# Introduction to Pandas

## 1. What is Pandas?

Pandas is a powerful Python library for data analysis, providing efficient data structures and functions for data manipulation.

In [None]:
import numpy as np
import pandas as pd

### **Exercise:** Install pandas using `pip install pandas` (if not installed). Import pandas and print its version.


            ### **AI Prompt: Understanding Pandas**
            - Explain Pandas as if you're teaching a 10-year-old.
            - What are the key differences between Pandas and NumPy?
            - Why do we need Pandas in data analysis? Provide an example.
            

## 2. Pandas Objects - Series

Series is a one-dimensional indexed data structure in Pandas.

In [None]:
series1 = pd.Series([1, 2], index=['a', 'b'])
series2 = pd.Series({"a": 1, "b": 2})
print(series1)
print(series2)

### **Exercise:** Create a Series containing 5 city names as values and use index labels as country names.


            ### **AI Prompt: Exploring Pandas Series**
            - How does a Pandas Series differ from a Python list?
            - Can you provide a real-world example where using a Series is beneficial?
            - Generate additional exercises that explore Series operations.
            

## 3. Pandas Objects - DataFrame

DataFrame is a two-dimensional table with labeled rows and columns.

In [None]:
df1 = pd.DataFrame({'state': ['Ohio', 'California'], 'year': [2000, 2010]})
print(df1)

df2 = pd.DataFrame(np.random.rand(3, 2), columns=['foo', 'bar'])
print(df2)

### **Exercise:** Create a DataFrame with student names, their subjects, and corresponding grades.


            ### **AI Prompt: Working with DataFrames**
            - Compare a DataFrame with an SQL table.

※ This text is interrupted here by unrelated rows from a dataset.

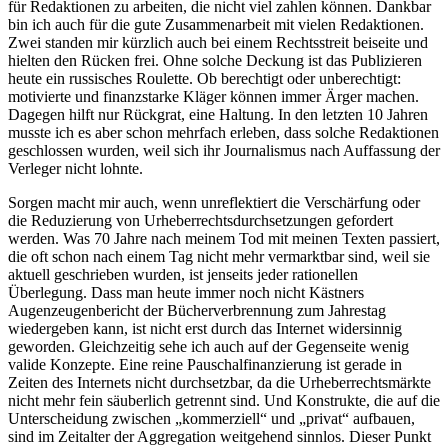
für Redaktionen zu arbeiten, die nicht viel zahlen können. Dankbar
bin ich auch für die gute Zusammenarbeit mit vielen Redaktionen.
Zwei standen mir kürzlich auch bei einem Rechtsstreit beiseite und
hielten den Rücken frei. Ohne solche Deckung ist das Publizieren
heute ein russisches Roulette. Ob berechtigt oder unberechtigt:
motivierte und finanzstarke Kläger können immer Ärger machen.
Dagegen hilft nur Rückgrat, eine Haltung. In den letzten 10 Jahren
musste ich es aber schon mehrfach erleben, dass solche Redaktionen
geschlossen wurden, weil sich ihr Journalismus nach Auffassung der
Verleger nicht lohnte.
Sorgen macht mir auch, wenn unreflektiert die Verschärfung oder
die Reduzierung von Urheberrechtsdurchsetzungen gefordert
werden. Was 70 Jahre nach meinem Tod mit meinen Texten passiert,
die oft schon nach einem Tag nicht mehr vermarktbar sind, weil sie
aktuell geschrieben wurden, ist jenseits jeder rationellen
Überlegung. Dass man heute immer noch nicht Kästners
Augenzeugenbericht der Bücherverbrennung zum Jahrestag
wiedergeben kann, ist nicht erst durch das Internet widersinnig
geworden. Gleichzeitig sehe ich auch auf der Gegenseite wenig
valide Konzepte. Eine reine Pauschalfinanzierung ist gerade in
Zeiten des Internets nicht durchsetzbar, da die Urheberrechtsmärkte
nicht mehr fein säuberlich getrennt sind. Und Konstrukte, die auf die
Unterscheidung zwischen „kommerziell“ und „privat“ aufbauen,
sind im Zeitalter der Aggregation weitgehend sinnlos. Dieser Punkt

How are they similar and different?
            - What are some common operations performed on a DataFrame?
            - Describe a scenario where a DataFrame is more useful than a Series.
            

## 4. Indexing and Selection

Pandas provides various ways to select and retrieve data using `.loc[]` and `.iloc[]`.

In [None]:
s1 = pd.Series(range(10, 14), index=list("abcd"))
print(s1.loc['b'])
print(s1.iloc[1])

### **Exercise:** Given a Series of five countries and their populations, retrieve the population of a specific country using `.loc[]`.


            ### **AI Prompt: Mastering Indexing**
            - What is the difference between `.loc[]` and `.iloc[]` in Pandas?
            - How can incorrect indexing lead to errors in data analysis?
            - Generate a challenging indexing problem and explain how to solve it.
            

## 5. Handling Missing Data

Pandas allows handling missing values using `fillna()` or `dropna()`.

In [None]:
df_missing = pd.DataFrame({'A': [1, 2, None], 'B': [None, 3, 4]})
df_filled = df_missing.fillna(0)
print(df_filled)

### **Exercise:** Create a DataFrame with missing values and replace them with the column mean.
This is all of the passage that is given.